A notable feature of the digital edition are the videos. Aside from the more than 5,000 photos from the print edition, hundreds of video excerpts from plays, dances and music performances, all sourced from the vast video archives of the CCP, were incorporated. Many of these productions have become classics, and some are rare masterpieces that many people have never seen.
Aside from the website and mobile application, EPAD will be made available as an on-ground interactive installation and an offline version contained in flash drives, which can be given and used by those in far-flung communities.
The EPAD is a milestone in the efforts of preserving Philippine cultural knowledge.
The offline version is a compilation of the 12 volumes of the encyclopedia in PDF format stored in flash drives.
“Experts say history begins only when stories are written. The advancement of human race is built on the wealth of knowledge and experience of this people that is written and passed on across generations. In the Philippines, we might have lost our ancient records, but digital EPA affords us now to record our story as a people and as a nation,” Christopher Grajo, the project’s technical adviser, enthused.
“In the olden days, for a story to be remembered, it has to be etched in stone. In the present generation, the stone takes the form of digital media,” he added.
EPAD is also a major step in making the rich resource more available to the people, especially during the current pandemic.
Millado said, “The conditions of isolation and physical distancing brought about by the great pandemic lockdown have made this digital edition even more urgent and useful as our teachers and students seek digital resources that could help them in their remote learning.”

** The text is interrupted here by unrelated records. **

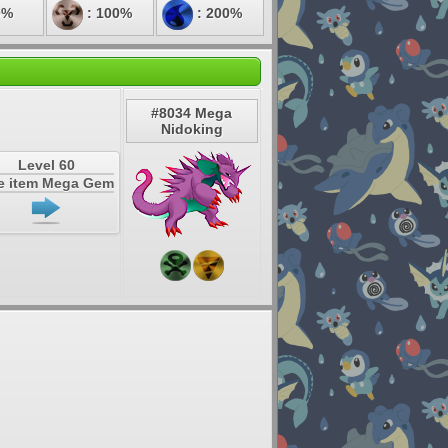
0%
: 100%
: 200%
#8034 Mega
Nidoking
Level 60
e item Mega Gem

“Even now that we live in the ‘new normal’ environment brought about by the COVID-19 pandemic, the CCP continues to face the challenge of bringing Philippine arts closer to the people. I am confident that this project will do so despite the closed theaters of the CCP. Art will still continue to matter to every Filipino,” Moran-Floirendo said.
While the current situation has made EPAD a useful and indispensable tool, it will always remain of great importance because, as Millado said, “the digital edition of the CCP Encyclopedia of Philippine Art is not just a website, it is the portal to the Filipino soul and imagination.”